Domestic team information
- 1919 to 1932: Sussex
- 1921 to 1922: Cambridge University

Career statistics
| Competition | First-class |
| Matches | 75 |
| Runs scored | 333 |
| Batting average | 5.74 |
| 100s/50s | 0/0 |
| Top score | 26 not out |
| Balls bowled | 13,373 |
| Wickets | 252 |
| Bowling average | 20.72 |
| 5 wickets in innings | 15 |
| 10 wickets in match | 1 |
| Best bowling | 8/39 |
| Catches/stumpings | 34/0 |
- Source: Cricinfo, 9 January 2016

= Francis Browne (cricketer) =

English cricketer, schoolteacher, and clergyman

Canon Francis Bernard Ross Browne (28 July 1899 – 11 March 1970) was an English cricketer/bowler, schoolteacher and clergyman.

==Cricket career==
Browne attended Eastbourne College, where he led the bowling in the First XI. He underwent military training at the Royal Military Academy, Woolwich, towards the end of World War I, receiving a commission in the Royal Garrison Artillery in September 1918. He then went up to Emmanuel College, Cambridge after the war.
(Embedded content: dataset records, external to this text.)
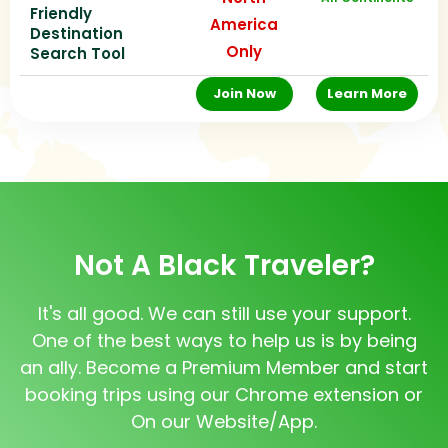
Friendly
America
Destination
Only
Search Tool
Join Now
Learn More
Not A Black Traveler?
It's all good. We can still use your support.
One of the best ways to help us is by being
an ally. Become a Premium Member and start
booking trips using our Chrome extension or
On our Website/App.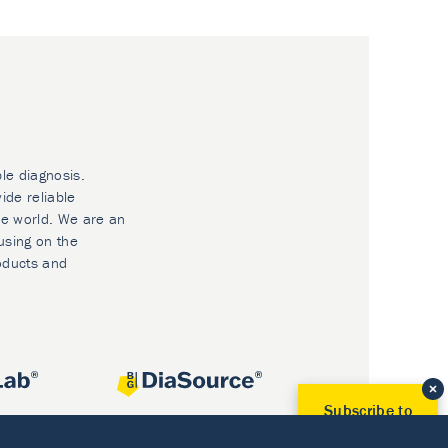
ble diagnosis.
ide reliable
he world. We are an
using on the
oducts and
Subscribe to
Our Newsletter!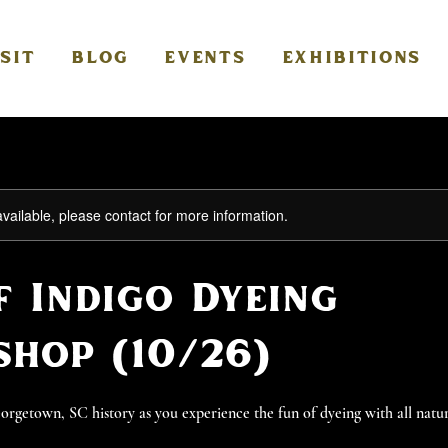
ISIT
BLOG
EVENTS
EXHIBITIONS
available, please contact for more information.
f Indigo Dyeing
hop (10/26)
getown, SC history as you experience the fun of dyeing with all natur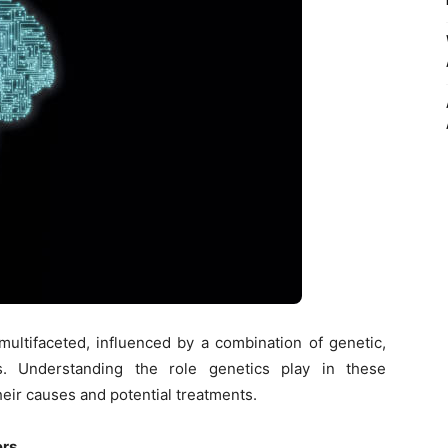
ultifaceted, influenced by a combination of genetic,
rs. Understanding the role genetics play in these
their causes and potential treatments.
ers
Despite a bowling action which Wisden described as "a weird delivery that defies description" in which "he appeared to cross his legs and deliver the ball off the wrong foot", and which earned him the nickname "Tishy" after a racehorse with a strange gait, he was a successful bowler in first-class cricket from 1919 to 1932. He played for Cambridge University in 1921 and 1922, taking 68 wickets at an average of 14.44, with a best performance of 3 for 34 and 6 for 27 in a victory over Warwickshire in 1922.
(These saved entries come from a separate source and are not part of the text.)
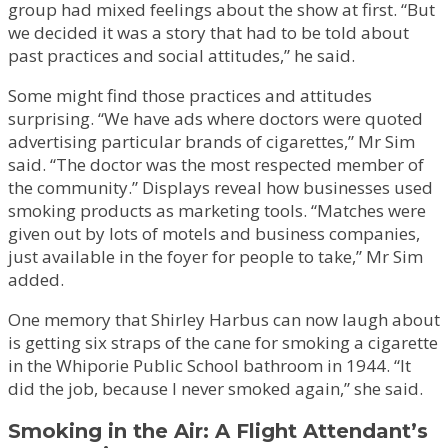
group had mixed feelings about the show at first. “But
we decided it was a story that had to be told about
past practices and social attitudes,” he said.
Some might find those practices and attitudes
surprising. “We have ads where doctors were quoted
advertising particular brands of cigarettes,” Mr Sim
said. “The doctor was the most respected member of
the community.” Displays reveal how businesses used
smoking products as marketing tools. “Matches were
given out by lots of motels and business companies,
just available in the foyer for people to take,” Mr Sim
added.
One memory that Shirley Harbus can now laugh about
is getting six straps of the cane for smoking a cigarette
in the Whiporie Public School bathroom in 1944. “It
did the job, because I never smoked again,” she said.
Smoking in the Air: A Flight Attendant’s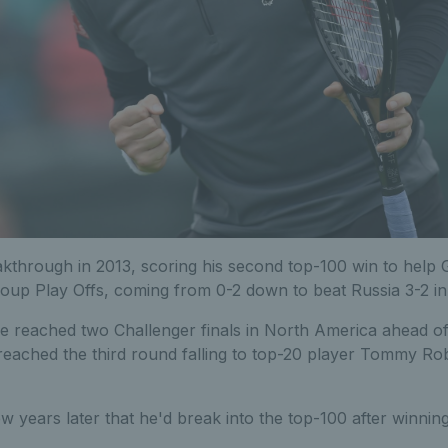
kthrough in 2013, scoring his second top-100 win to help G
up Play Offs, coming from 0-2 down to beat Russia 3-2 in
e reached two Challenger finals in North America ahead of 
eached the third round falling to top-20 player Tommy Ro
w years later that he'd break into the top-100 after winni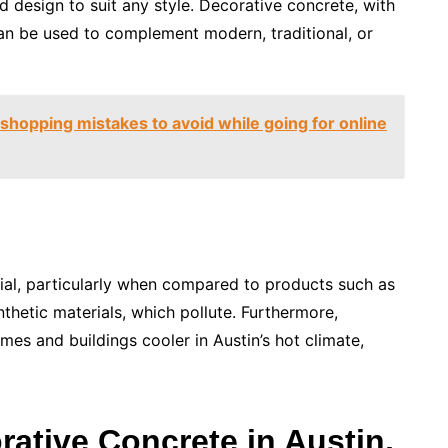
d design to suit any style. Decorative concrete, with
 can be used to complement modern, traditional, or
shopping mistakes to avoid while going for online
rial, particularly when compared to products such as
thetic materials, which pollute. Furthermore,
mes and buildings cooler in Austin’s hot climate,
rative Concrete in Austin,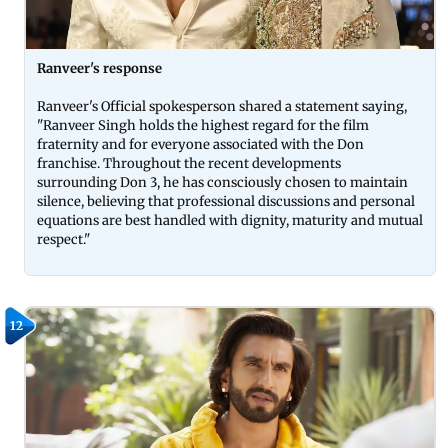
Ranveer's response
Ranveer's Official spokesperson shared a statement saying,
"Ranveer Singh holds the highest regard for the film
fraternity and for everyone associated with the Don
franchise. Throughout the recent developments
surrounding Don 3, he has consciously chosen to maintain
silence, believing that professional discussions and personal
equations are best handled with dignity, maturity and mutual
respect."
12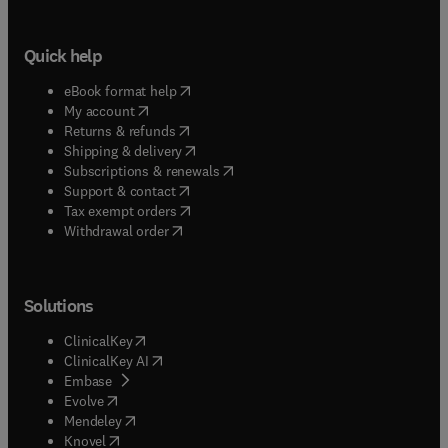
Quick help
(
opens in new tab/window
)
eBook format help
(
opens in new tab/window
)
My account
(
opens in new tab/window
)
Returns & refunds
(
opens in new tab/window
)
Shipping & delivery
(
opens in new tab/window
)
Subscriptions & renewals
(
opens in new tab/window
)
Support & contact
(
opens in new tab/window
)
Tax exempt orders
Withdrawal order
Solutions
(
opens in new tab/window
)
ClinicalKey
(
opens in new tab/window
)
ClinicalKey AI
(
opens in new tab/window
)
Embase
(
opens in new tab/window
)
Evolve
(
opens in new tab/window
)
Mendeley
(
opens in new tab/window
)
Knovel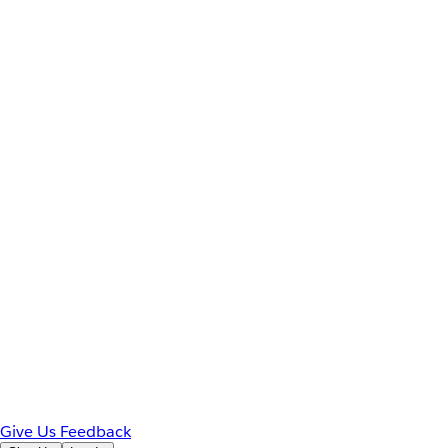
Give Us Feedback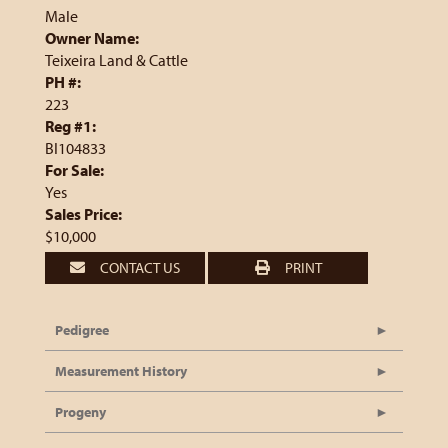
Male
Owner Name:
Teixeira Land & Cattle
PH #:
223
Reg #1:
BI104833
For Sale:
Yes
Sales Price:
$10,000
CONTACT US
PRINT
Pedigree
Measurement History
Progeny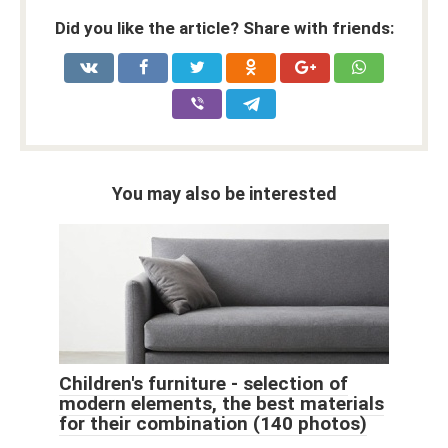
Did you like the article? Share with friends:
You may also be interested
Children's furniture - selection of
modern elements, the best materials
for their combination (140 photos)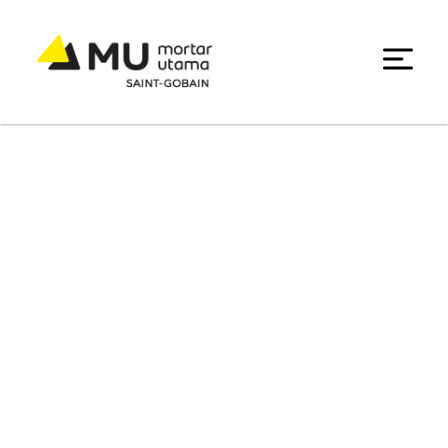
Data Center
He played as an amateur for Sussex from 1919 to 1932, usually in July and August during the school holidays. His best figures for Sussex were 3 for 17 and 7 for 62 in a narrow loss to Yorkshire in 1925. In all first-class cricket his best innings figures were 8 for 39 for H. D. G. Leveson-Gower's XI against Minor Counties in 1924.
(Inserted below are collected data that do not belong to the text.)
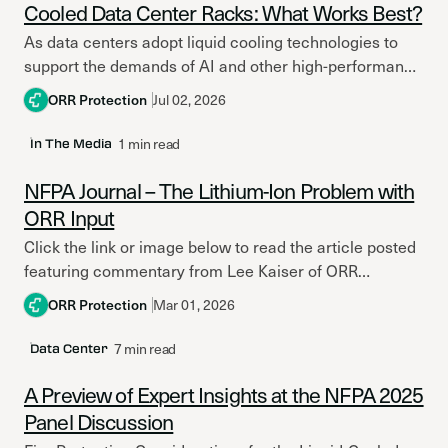
Cooled Data Center Racks: What Works Best?
As data centers adopt liquid cooling technologies to
support the demands of AI and other high-performance
computing applications, the conversation around fire
ORR Protection
Jul 02, 2026
protection strategy and...
1 min read
In The Media
NFPA Journal – The Lithium-Ion Problem with
ORR Input
Click the link or image below to read the article posted
featuring commentary from Lee Kaiser of ORR
Protection in the latest issue of NFPA...
ORR Protection
Mar 01, 2026
7 min read
Data Center
A Preview of Expert Insights at the NFPA 2025
Panel Discussion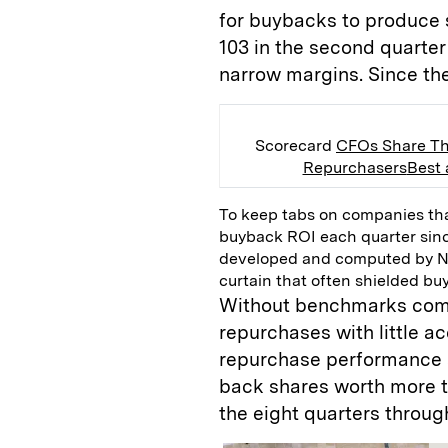
for buybacks to produce 
103 in the second quarter
narrow margins. Since th
Scorecard
CFOs Share Th
Repurchasers
Best
To keep tabs on companies th
buyback ROI each quarter sin
developed and computed by 
curtain that often shielded bu
Without benchmarks comp
repurchases with little a
repurchase performance 
back shares worth more th
the eight quarters throug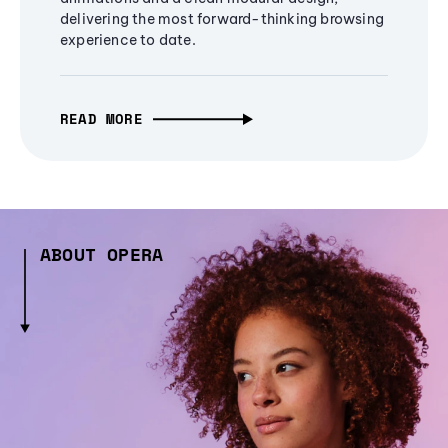
delivering the most forward-thinking browsing
experience to date.
READ MORE
ABOUT OPERA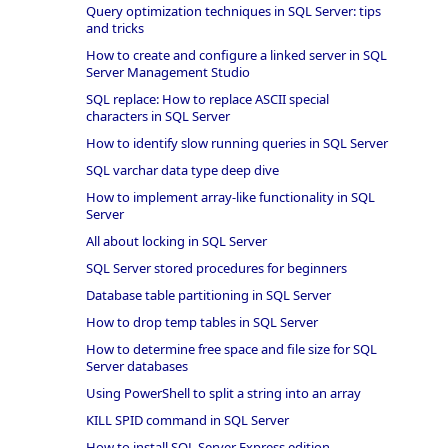
Query optimization techniques in SQL Server: tips
and tricks
How to create and configure a linked server in SQL
Server Management Studio
SQL replace: How to replace ASCII special
characters in SQL Server
How to identify slow running queries in SQL Server
SQL varchar data type deep dive
How to implement array-like functionality in SQL
Server
All about locking in SQL Server
SQL Server stored procedures for beginners
Database table partitioning in SQL Server
How to drop temp tables in SQL Server
How to determine free space and file size for SQL
Server databases
Using PowerShell to split a string into an array
KILL SPID command in SQL Server
How to install SQL Server Express edition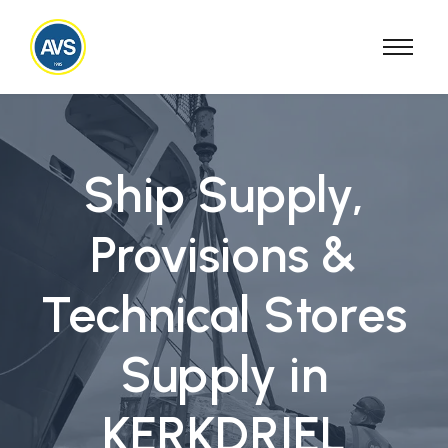
Ship Supply,
Provisions &
Technical Stores
Supply in
KERKDRIEL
He usually batted at number 11 and scored more than 13 runs in an innings only twice in his career: in the match against Lancashire in 1928 he made 14 not out and 26 not out.

==Later career==
When he left Cambridge, Browne became a schoolmaster at St Andrew's prep school in Eastbourne, where he became joint headmaster. He was later rural dean at Firle and Beddingham in Sussex.

Whilst Rural Dean at Firle, he baptised Camilla Shand, who is now Queen Camilla, in November 1947.